Katerra’s business includes three parts. Most ambitiously, the firm tries to sell construction services to large apartment developers, including design, materials procurement, manufacturing and construction—jobs traditionally performed by separate subcontractors. Katerra sometimes sources and sells building components like toilets and kitchen cabinets to real estate and construction firms without getting involved in the construction work. It also sells home-renovation services to apartment owners.
Katerra has built up significant revenue already, in part through acquisitions. It has used its war chest to buy several architecture, construction and manufacturing firms around the world, including India’s KEF, Texas’ United Renovations and Canada’s Michael Green Architecture.
Katerra’s revenue was in the high hundreds of millions of dollars last year and is expected to surpass $2 billion this year, a person familiar with the matter said. It has discussed with investors the prospect of an initial public offering in the next couple of years. The company would still need to prove it can consistently complete projects on time at higher profit margins than traditional general contractors, which are valued much lower than tech companies.
The company has a large pipeline of business, but faced significant challenges with earlier work that came out of its factory in Arizona, several current and former employees told The Information last year. Several people close to the company have said it often takes losses on development projects to win business. Still, some have said the company is showing progress on automating more parts of the construction process, which would help it build faster.

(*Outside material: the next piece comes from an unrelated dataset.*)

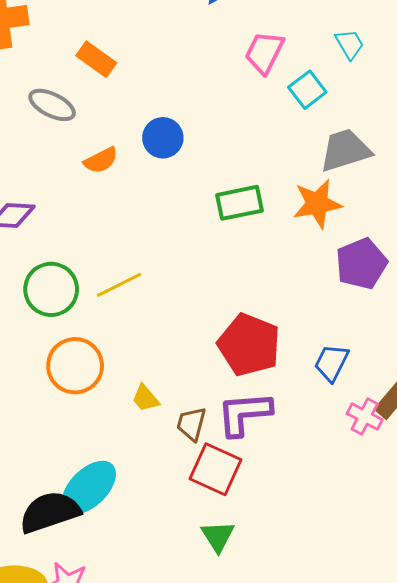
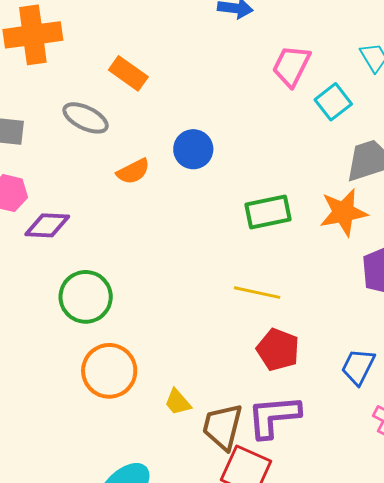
yellow line: (119, 285) -> (257, 293), moved, turned 39
red pentagon: (249, 345) -> (278, 350), size x0.7
brown trapezoid: (191, 424) -> (222, 427), size x1.4

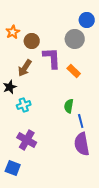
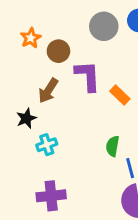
gray circle: (75, 39) -> (104, 26), moved
purple cross: (27, 140) -> (51, 196), turned -36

The company appears to have raised enough money to help plow past difficulties. It hinted at its upcoming fundraising in a California filing earlier this month when it said it planned to raise $700 million in preferred stock. Other existing investors include Greenoaks Capital, DFJ, Foxconn and a fund overseen by Soros Fund Management.
Support from SoftBank might have helped in other ways—and created some complications. Mr. Marks, Katerra’s executive chairman, in October traveled to Saudi Arabia to sign an agreement with the country to build several factories there to help the government meet housing development goals. Katerra signed the deal at an investment conference in Saudi Arabia’s capital, Riyadh, just weeks after the Saudi government was implicated in the murder of Jamal Khashoggi, a journalist for The Washington Post.

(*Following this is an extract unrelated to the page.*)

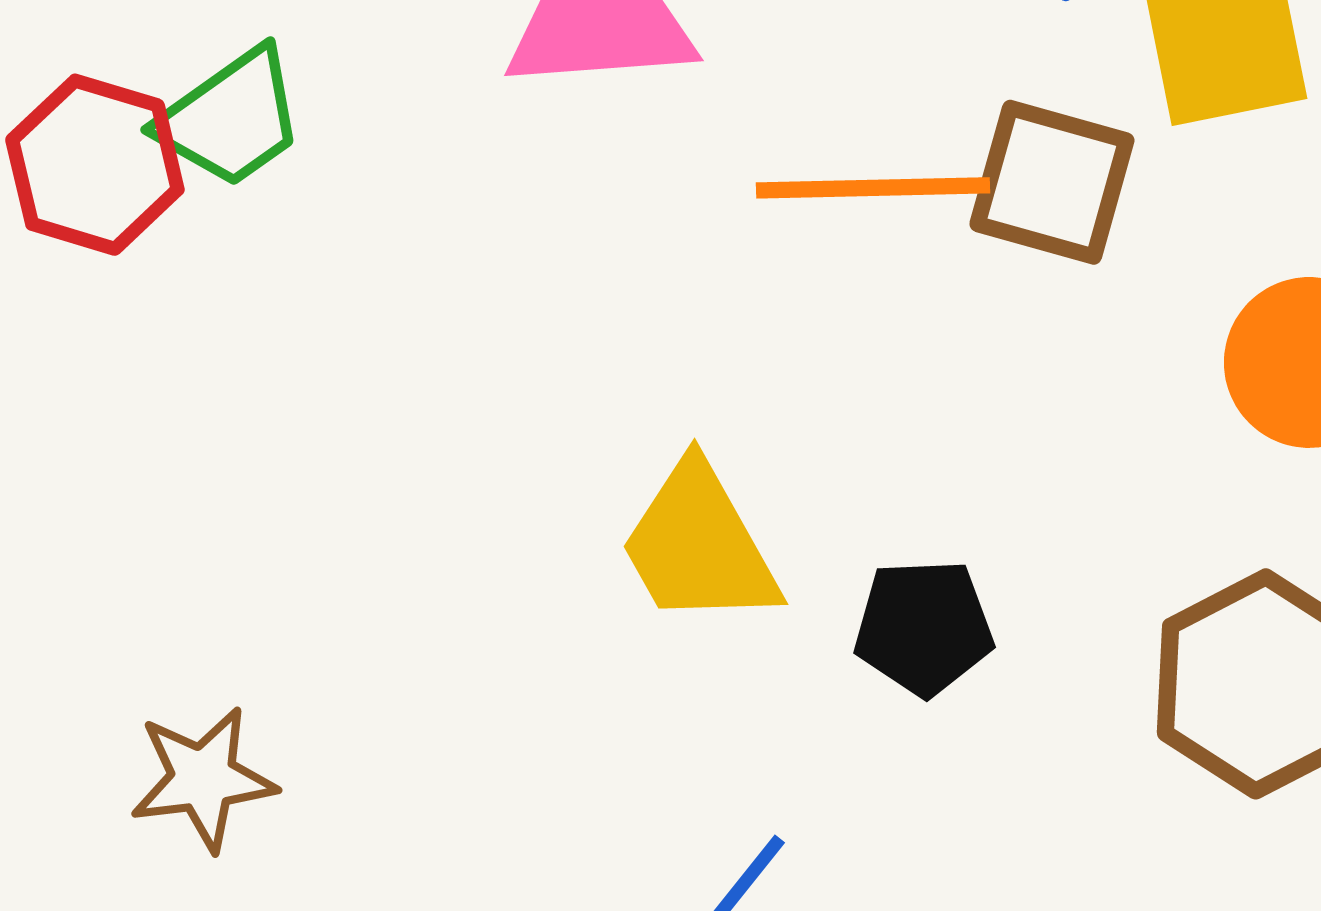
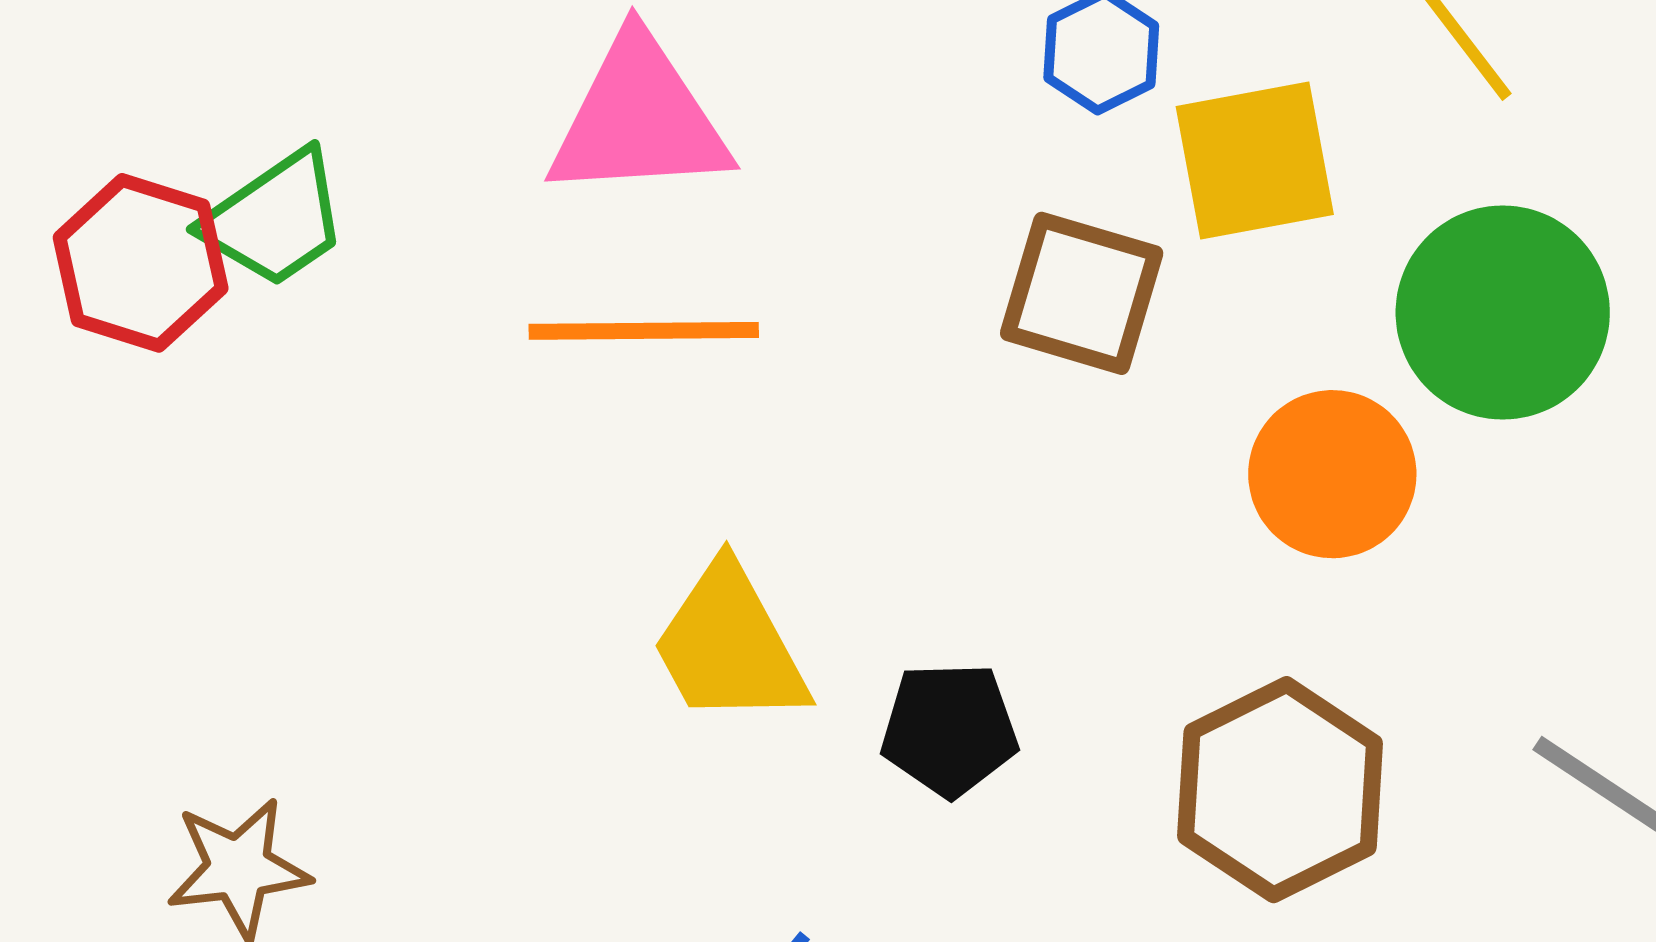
orange line: (873, 188) -> (644, 331), moved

Saudi Arabia’s sovereign wealth fund is the biggest investor in SoftBank’s Vision Fund. Other U.S. tech executives, including Uber CEO Dara Khosrowshahi, bowed out of the event in Riyadh where Mr. Marks appeared.
Katerra has several other factories in the works, including in California’s Central Valley. It plans to start production this year in a Spokane, Wash., factory to build flooring and wall panels out of timber, rather than steel and concrete—an unconventional approach becoming more popular in North America to make buildings more environmentally friendly.
SoftBank’s Vision Fund, which typically invests a minimum of $100 million to more quickly run through its $100 billion money pool, has shown a strong appetite for real estate and construction—industries historically shunned by venture capitalists. Other SoftBank investments in the sectors include office rental firm WeWork, automated home-selling startup Opendoor, real estate brokerage Compass and “smart glass” maker View.
—Zoë Bernard contributed to this article.